Wanted: 'broadband over powerline' system
14th Mar 2007 | 00:00
Must meet 400 requirements; will take longer than necessary
Considering the delays in getting the next-gen 802.11n Wi-Fi specification nailed down, you wouldn't hold out much hope for the IEEE developing a standard for BPL, a.k.a. broadband over powerlines. At least, not any time soon.
Nevertheless, that's what the group is working on next. The IEEE has announced that it has identified over 400 requirements for BPL and created the IEEE P1901 working group to develop a robust specification.
Calling it the "Standard for Broadband over Power Line Networks: Medium Access Control and Physical Layer Specifications", P1901 group will basically specify how high speed data (in excess of 100Mbit/s at the physical layer) should be sent over AC powerlines between substations and homes (the last-mile solution), and within the home itself (the LAN solution).

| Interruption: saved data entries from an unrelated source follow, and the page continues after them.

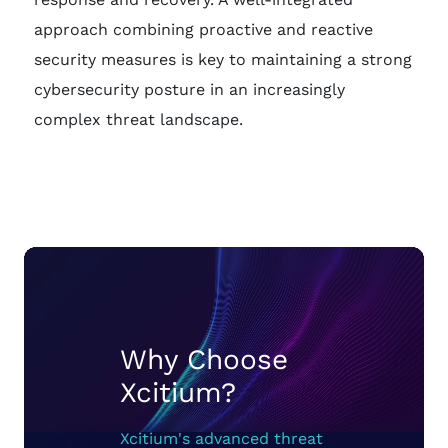
approach combining proactive and reactive
security measures is key to maintaining a strong
cybersecurity posture in an increasingly
complex threat landscape.
Why Choose
Xcitium?
Xcitium's advanced threat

Proposals for technical solutions are due by June 4th and the IEEE expects to have a global draft standard agreed by 2008. (However, the history of 802.11n development suggests that we add a couple of years on top of this date to take into account feedback sessions, redesigns, disagreements, more feedback sessions and never-ending technical wrangling.)
"The goal is to create the best technical standard, whether from one or many sources," says Jean-Philippe Faure, chair of the IEEE P1901 Working Group. "The technologies chosen will form the baseline for the standard, which will allow the full standard to be written and companies to begin creating and testing prototypes of BPL hardware."
BPL networking is already becoming a feature in homes thanks to the availability of 'Powerline' devices from Devolo and Netgear . But even at this LAN level, the original HomePlug standard is being challenged by a rival technology from DS2 . The two systems are incompatible and, as the popularity of BPL grows, this can only lead to consumer confusion.
Thankfully, the P1901 working group includes both HomePlug and DS2 representatives, not to mention big hitters such as Intellon, Intel, Broadcom and Panasonic.
On a larger scale, the benefits of offering BPL as a 'last-mile' solution (no new infrastructure required...) will place it in direct competition with existing cable and ADSL services. In addition to land-based systems, the IEEE P1901 working group also plans to discuss the potential of BPL networks for planes, ships, and trains.